Романс В. Р. Бакалейникова «Пожалей» на его же слова.

30 мая

Но вот оркестр из балалаек, мандолин и гитар в последний раз исполнял на бис обычно какую-нибудь украинскую песню и вставал, улыбаясь. Оканчивалось и второе отделение программы. Зал освобождали от стульев – частью выносили их, частью уставляли вдоль стен под репродукциями картин из Третьяковской галереи в светло-коричневых рамках... Когда зал освобождали, деревянная створчатая стена раздвигалась, и в классе, из которого парты к тому времени убирали, располагался с детства знакомый оркестр под управлением Рабиновича. Пол посыпали белым порошком. Мыльным, чтобы ноги скользили по крашеному деревянному полу, как по паркету. Воля Рудаков (сын нового податного инспектора, переведшегося недавно в Майкоп), стройный, красивый, высокий и легкий, дирижировал вдохновенно танцами. «Вальс!» – объявлял он тенором и приглашал старшую Авшарову. И начиналась самая интересная, главная, богатая событиями часть вечера, от которой зависело все.

1 июня

К этому времени, то есть к началу танцев, я был уже в зале и после ряда ходов, не менее сложных, чем шахматные, оказывался рядом с Милочкой.
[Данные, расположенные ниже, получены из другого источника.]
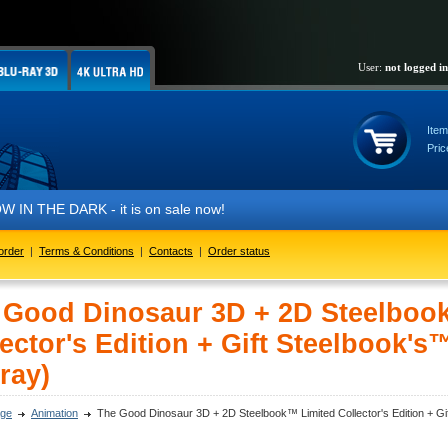
User:
not logged in
Item
Pric
K - it is on sale now!
order
|
Terms & Conditions
|
Contacts
|
Order status
 Good Dinosaur 3D + 2D Steelboo
ector's Edition + Gift Steelbook's™
ray)
ge
Animation
The Good Dinosaur 3D + 2D Steelbook™ Limited Collector's Edition + Gift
То, что я подходил к ней в антракте, уже казалось мне событием устаревшим, не дававшим никаких прав, несмотря на то, что был ею встречен приветливо. Но вот я возле – до сих пор не смею сказать: «Мы вместе». Это слова грубые и отрезвляющие. Подойти мне удалось вместе с кем-нибудь из Соловьевых или заговорив с кем-нибудь из стоящих возле Милочки. Иногда я решался пригласить Милочку на какой-нибудь из легких танцев.